In the present embodiment, the extending direction of the chute 41 coincides with the extending direction of the worm 2. As shown in fig. 1 and 3, the sliding groove 41 extends in the left-right direction, and two ends of the sliding groove 41 are open, when assembling, the sliding block 5 can slide in from the openings at the two ends of the sliding groove 41, so as to ensure that the sliding direction of the sliding block 5 is consistent with the axial direction of the worm 2, when the worm 2 rotates, the sliding block 5 slides in the left-right direction, and the sliding groove 41 guides the sliding block 5.

In this embodiment, the chute 41 is disposed opposite to the avoidance port 42. As shown in fig. 1 and 3, the chute 41 is opposite to the escape opening 42, that is, the chute 41 is disposed right above the worm wheel 3, and the slider 5 can directly press the worm 2 downward, so that the worm 2 is always pressed on the worm wheel 3.

In this embodiment, the slider 5 and the bush 4 are integrally formed. The manufacturing is convenient, the assembly is simple, the assembly process is reduced, the integral strength of the sliding block 5 and the lining 4 is ensured, and the service life of the sliding block 5 is prolonged.

The invention also provides a speed reducer which comprises the steering gear. The specific structure of the steering gear refers to the above embodiment, and since the speed reducer adopts all technical solutions of the above embodiment, at least all beneficial effects brought by the technical solutions of the above embodiment are achieved, and no further description is given here.

The above description is only a preferred embodiment of the present invention, and not intended to limit the scope of the present invention, and all modifications and equivalents of the present invention, which are made by the contents of the present specification and the accompanying drawings, or directly/indirectly applied to other related technical fields, are included in the scope of the present invention.

Claims

1. A diverter comprising a housing and, housed within the housing:

the worm gear is matched with the worm;

2. The steering gear according to claim 1, wherein the slider includes a sliding portion and an engaging portion connected to the sliding portion, the sliding portion is fitted in sliding contact with the slide groove, and the engaging portion is provided with gear teeth that engage with the worm thread on the worm.

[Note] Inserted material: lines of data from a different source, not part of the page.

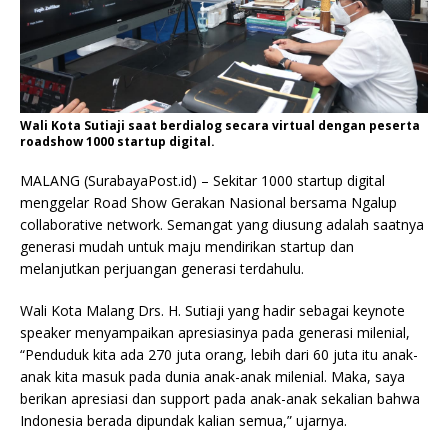
Wali Kota Sutiaji saat berdialog secara virtual dengan peserta
roadshow 1000 startup digital.
MALANG (SurabayaPost.id) – Sekitar 1000 startup digital
menggelar Road Show Gerakan Nasional bersama Ngalup
collaborative network. Semangat yang diusung adalah saatnya
generasi mudah untuk maju mendirikan startup dan
melanjutkan perjuangan generasi terdahulu.
Wali Kota Malang Drs. H. Sutiaji yang hadir sebagai keynote
speaker menyampaikan apresiasinya pada generasi milenial,
“Penduduk kita ada 270 juta orang, lebih dari 60 juta itu anak-
anak kita masuk pada dunia anak-anak milenial. Maka, saya
berikan apresiasi dan support pada anak-anak sekalian bahwa
Indonesia berada dipundak kalian semua,” ujarnya.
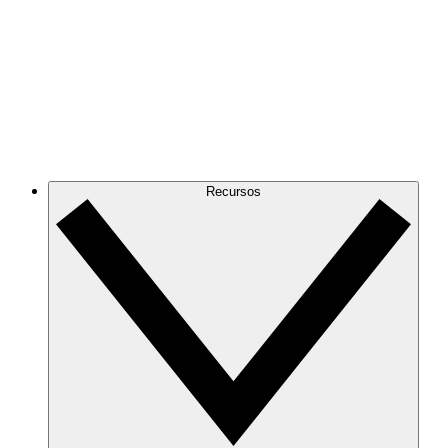
Recursos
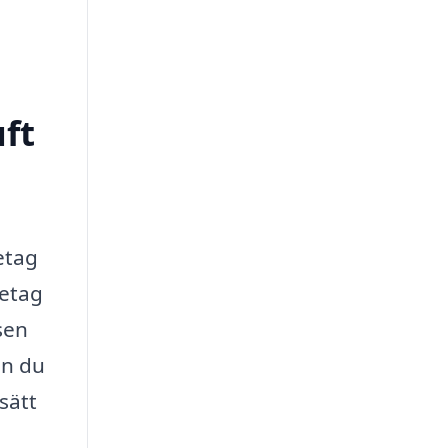
uft
etag
retag
sen
an du
sätt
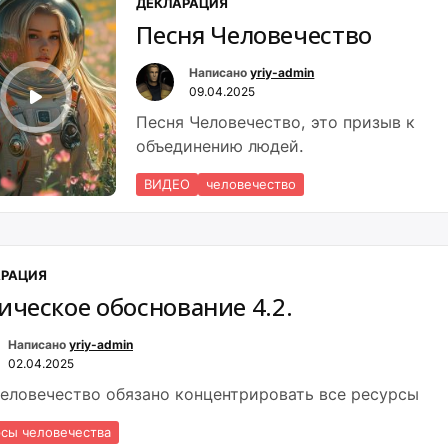
ДЕКЛАРАЦИЯ
Человечества»»
Песня Человечество
Написано
yriy-admin
09.04.2025
Песня Человечество, это призыв к
объединению людей.
ВИДЕО
человечество
АРАЦИЯ
ическое обоснование 4.2.
Написано
yriy-admin
02.04.2025
Человечество обязано концентрировать все ресурсы
сы человечества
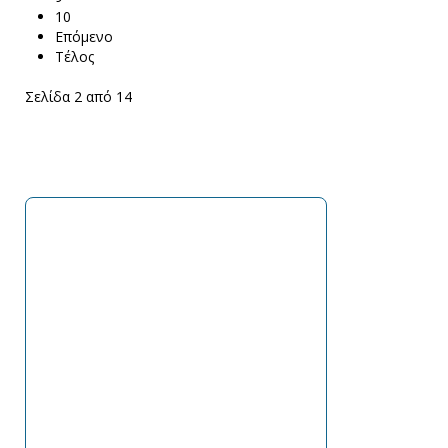
10
Επόμενο
Τέλος
Σελίδα 2 από 14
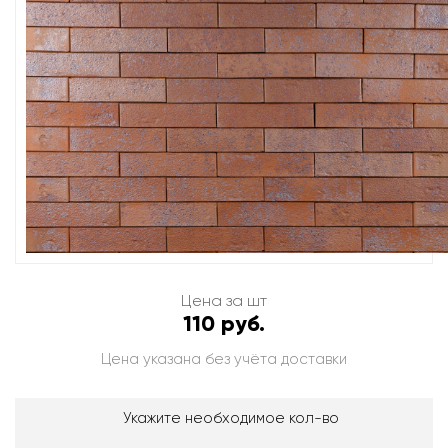
Цена за шт
110 руб.
Цена указана без учёта доставки
Укажите необходимое кол-во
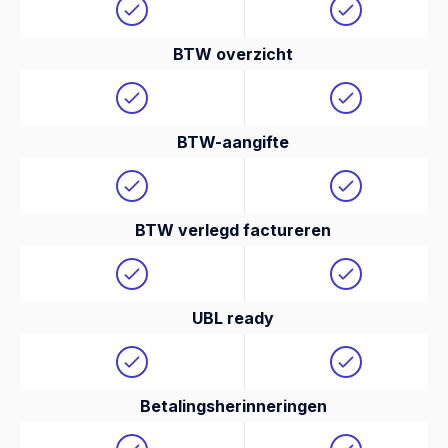
BTW overzicht
BTW-aangifte
BTW verlegd factureren
UBL ready
Betalingsherinneringen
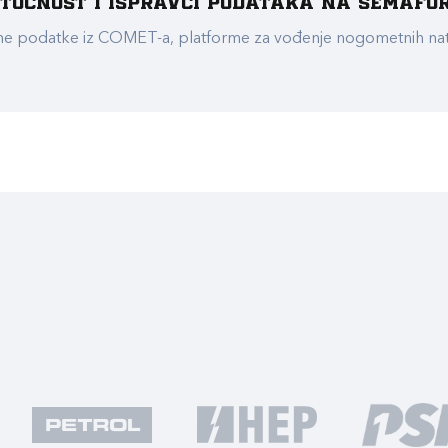
e točnost i ispravci podataka na Semafo
ualne podatke iz COMET-a, platforme za vođenje nogometnih n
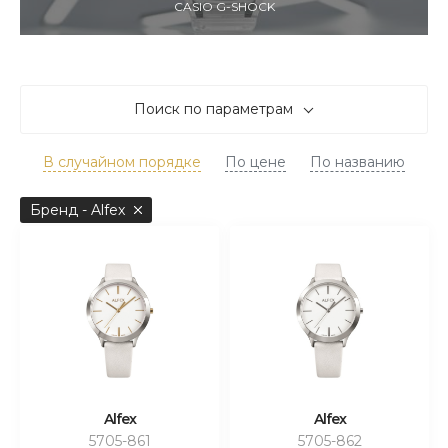
CASIO G-SHOCK
Поиск по параметрам
В случайном порядке
По цене
По названию
Бренд - Alfex
Alfex
Alfex
5705-861
5705-862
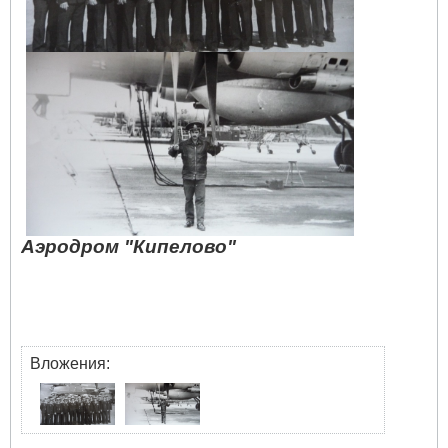
Аэродром "Кипелово"
Вложения:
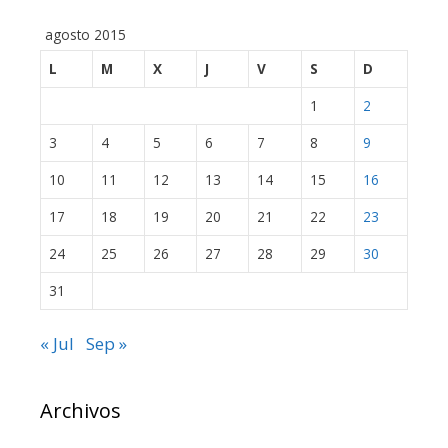
agosto 2015
L
M
X
J
V
S
D
1
2
3
4
5
6
7
8
9
10
11
12
13
14
15
16
17
18
19
20
21
22
23
24
25
26
27
28
29
30
31
« Jul
Sep »
Archivos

3. The steering gear according to claim 2, wherein the sliding portion projects from the engaging portion in a direction away from the engaging portion, the sliding portion has a cross section that is gradually enlarged in a direction away from the engaging portion, and the shape of the slide groove matches the shape of the sliding portion.

4. The steering gear according to claim 2, wherein the bush has a hollow cylindrical shape, and a surface of the engagement portion facing the sliding portion has an arc surface which is in sliding contact engagement with an inner wall surface of the bush.

5. The steering gear according to claim 1, wherein both ends of the worm are provided with a stop collar for abutting against the slider.

6. The steering gear according to claim 5, wherein the outer periphery of the retainer ring is provided with a tapered surface which is gradually enlarged in a direction away from the spiral thread on the worm, and an end surface of the meshing portion is adapted to be in abutting engagement with an end surface of the tapered surface.

7. The steering gear according to any one of claims 1-6, characterized in that the direction of extension of the runner coincides with the direction of extension of the worm.

8. The diverter according to any one of claims 1 to 6 wherein said chute is disposed opposite said avoidance port.

9. The diverter according to any one of claims 1 to 6, wherein said slider and said bushing are of one-piece construction.

10. A reducer, characterized in that the reducer comprises a diverter according to any one of claims 1-9.